The National Transportation Board said Thursday that the pilot of a Mississippi River tug and his captain pushed his tug against a bank too close to a railroad track, resulting in a collision and train derailment near Galland, Iowa.
Marine Investigation Report 22/22 details the NTSB’s investigation into the Nov. 13, 2021 collision between the tug vessel Baxter Southern and a BNSF coal train transiting the track along the Upper Mississippi coastline. The train hit a barge that was overhanging the tracks. Two locomotives and 10 hopper cars loaded with coal derailed. Six of the derailed hopper cars entered the river. Two members of the train staff were slightly injured. The collision caused $1.9 million in damage to the locomotive and freight cars. The barge suffered minor scratches.
While transiting downriver, strong gusts of wind made the situation unsafe for the Baxter Southern to continue the voyage as planned. Using the ship’s Electronic Chart System (ECS), the captain and pilot identified a location on the shore which they believed represented an ephemeral area that it was safe to push against. Neither the pilot nor the captain clicked on an exclamation mark symbol on the electrical map, which would have shown that the area was at “risk of rail collision and bedrock erosion”.
The pilot pushed the trailer onto the bank, and three crew members rode forward on the trailer to check that the forward-most barge was clear of the track. Although the barge did not cross any rails, it extended about a foot above the railroad ties.
When the pilot of the Baxter Southern saw the light of the approaching train, he attempted to pull the tug away and tow it from shore.
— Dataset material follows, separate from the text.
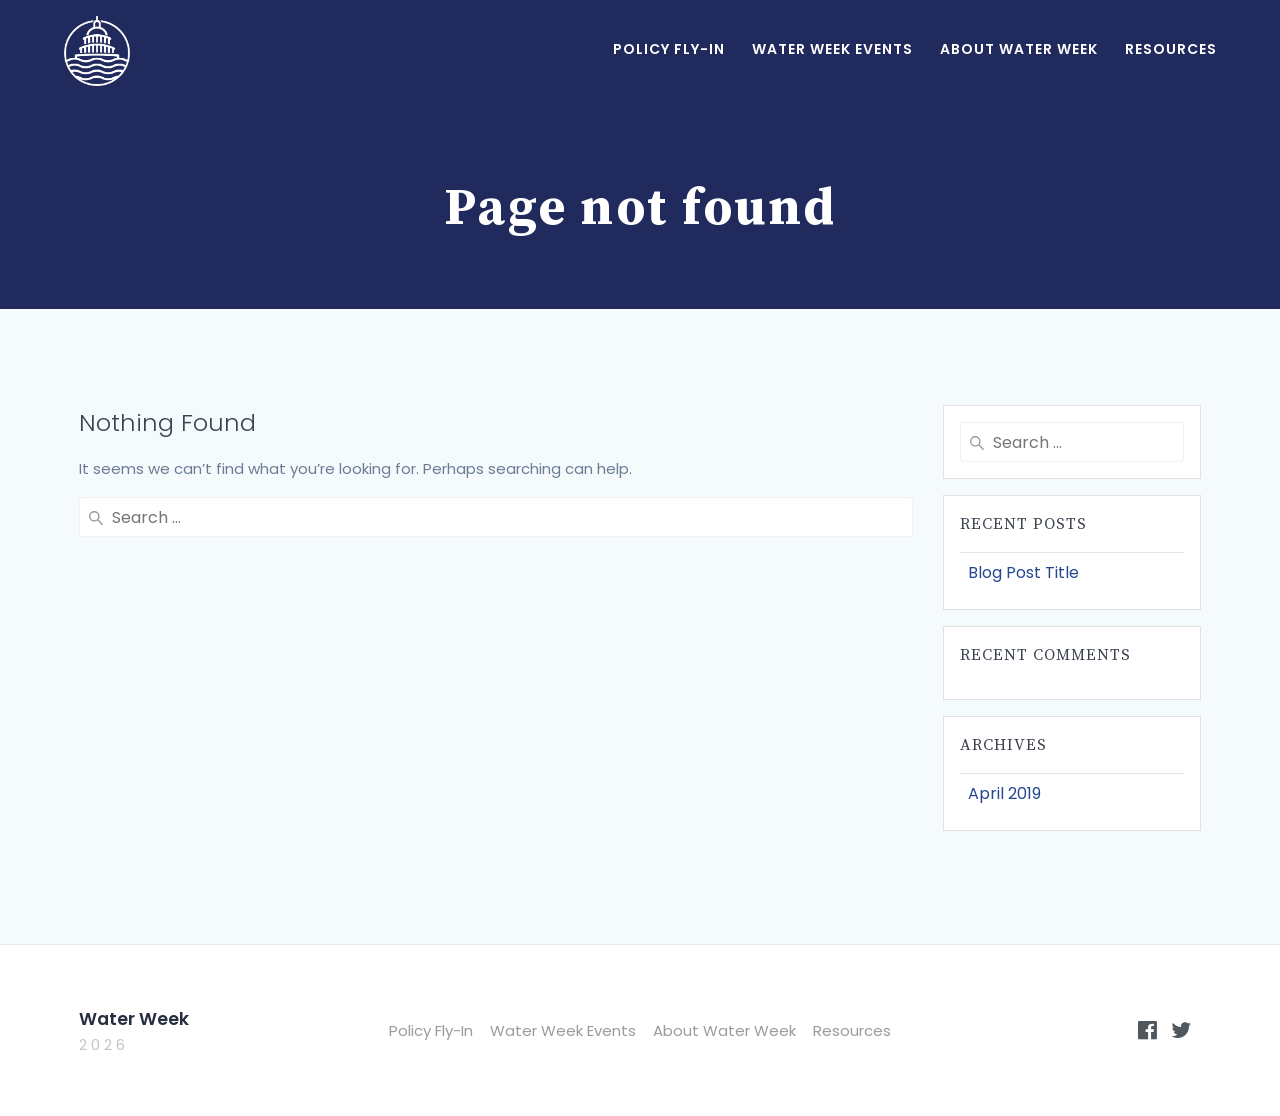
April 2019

The train engineer activated the train’s emergency brake while the train was approximately 300 feet from the barge. With only seconds to react, the activation of the train’s emergency brake and the attempt to move the trailer occurred too late to avoid the collision.
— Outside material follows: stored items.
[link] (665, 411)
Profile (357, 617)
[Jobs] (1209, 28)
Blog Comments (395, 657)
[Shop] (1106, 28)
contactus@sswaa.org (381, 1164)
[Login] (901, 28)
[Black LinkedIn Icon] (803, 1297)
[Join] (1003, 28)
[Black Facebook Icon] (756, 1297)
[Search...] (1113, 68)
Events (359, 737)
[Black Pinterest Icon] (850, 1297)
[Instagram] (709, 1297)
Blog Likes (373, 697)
The NTSB determined that the probable cause of the collision was that the pilot and master of the tug failed to correctly identify a warning area on the electronic chart before deciding, due to the effect of high winds on the empty barges from the tug, to push the tug against the bank along a railroad.
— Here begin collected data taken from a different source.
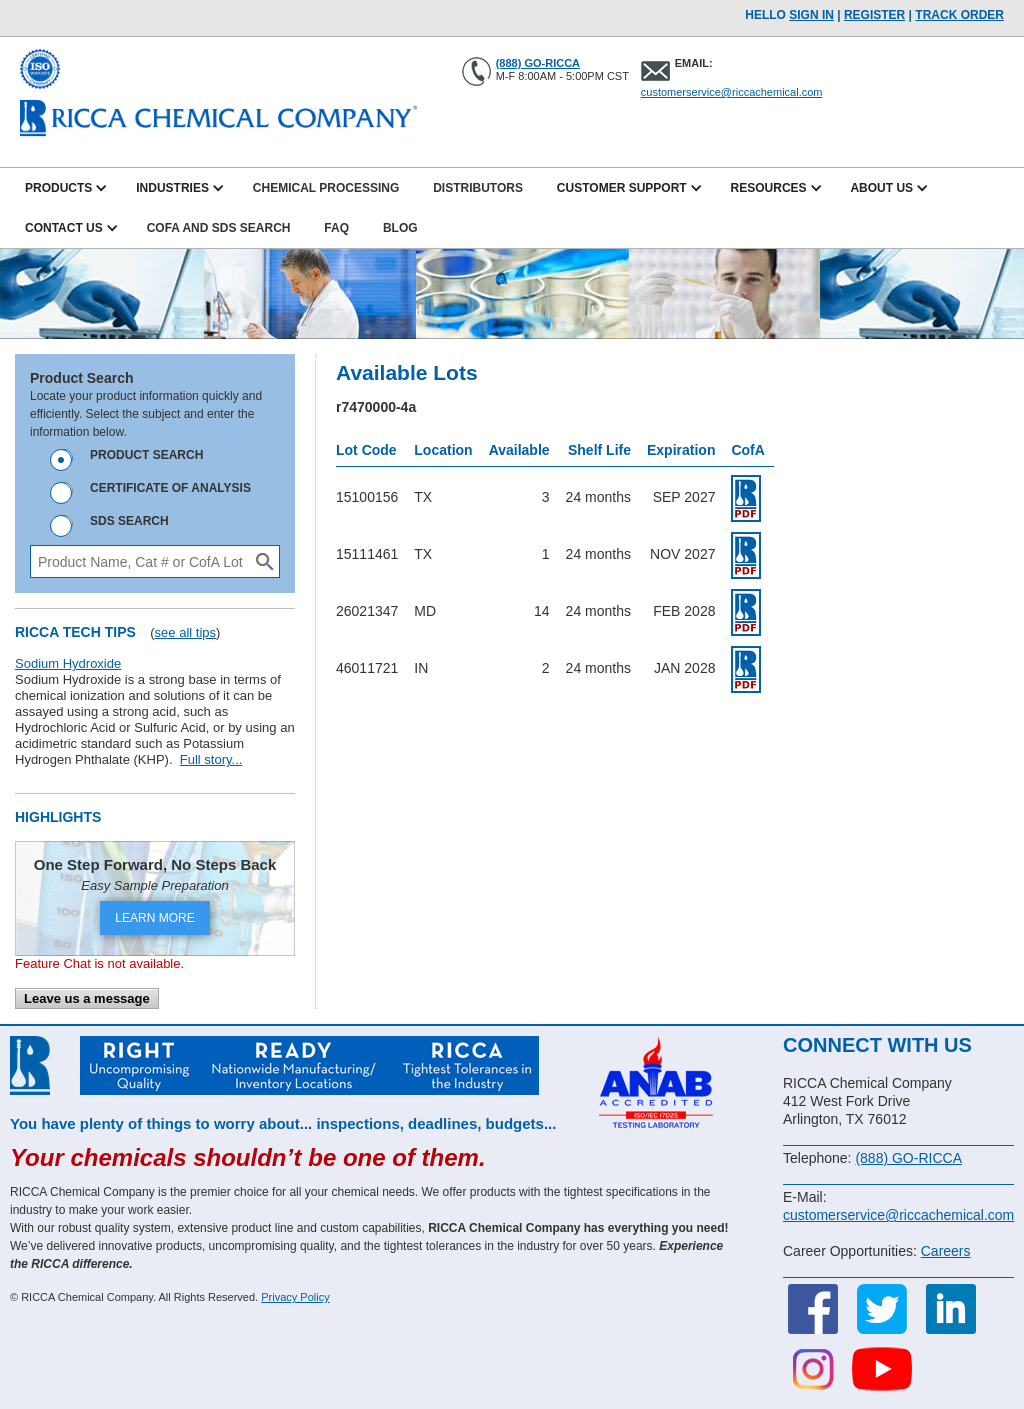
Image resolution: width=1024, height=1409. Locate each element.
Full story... (211, 759)
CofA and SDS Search (219, 228)
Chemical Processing (326, 188)
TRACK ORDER (959, 15)
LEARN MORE (154, 918)
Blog (400, 228)
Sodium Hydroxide (68, 663)
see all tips (185, 632)
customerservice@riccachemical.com (732, 92)
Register (874, 15)
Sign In (811, 15)
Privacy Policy (295, 1297)
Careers (946, 1251)
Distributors (478, 188)
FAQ (336, 228)
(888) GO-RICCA (538, 63)
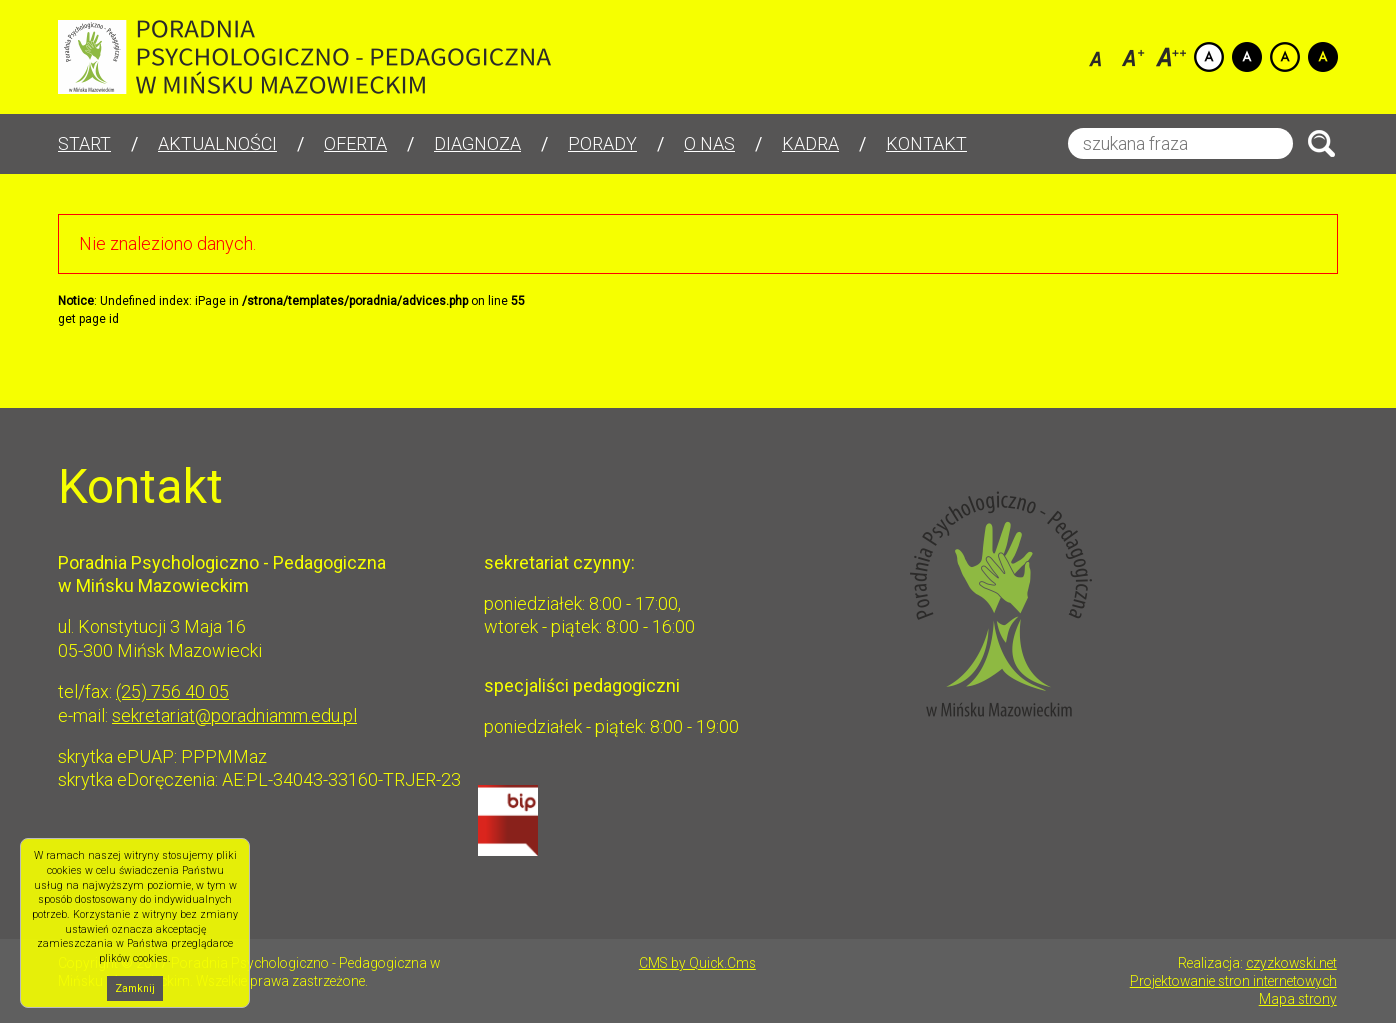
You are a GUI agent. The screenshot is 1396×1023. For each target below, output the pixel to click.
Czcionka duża (1171, 57)
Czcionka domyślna (1095, 57)
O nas (709, 143)
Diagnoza (477, 143)
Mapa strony (1298, 999)
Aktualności (217, 143)
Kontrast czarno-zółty (1323, 57)
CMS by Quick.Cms (697, 963)
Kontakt (926, 143)
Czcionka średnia (1133, 57)
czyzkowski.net (1291, 963)
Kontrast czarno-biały (1247, 57)
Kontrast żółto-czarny (1285, 57)
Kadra (810, 143)
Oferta (355, 143)
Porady (602, 143)
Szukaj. (1321, 143)
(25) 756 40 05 (172, 691)
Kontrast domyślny (1209, 57)
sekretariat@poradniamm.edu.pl (234, 715)
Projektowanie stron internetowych (1233, 981)
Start (84, 143)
“The ECS provides a wealth of navigational information to mariners. Electronic Chart Display and Information Systems (ECDIS) allow users to obtain more information about a feature by querying through a cursor,” the report states. “There are many features, including warnings and other navigational information, that can be obtained via cursor choice that are not specifically noted in the default map display. Mariners should ensure that they understand all applicable symbols and notices identified in their ECS, and owners and operators should ensure that their crews are proficient in the use of the ECS.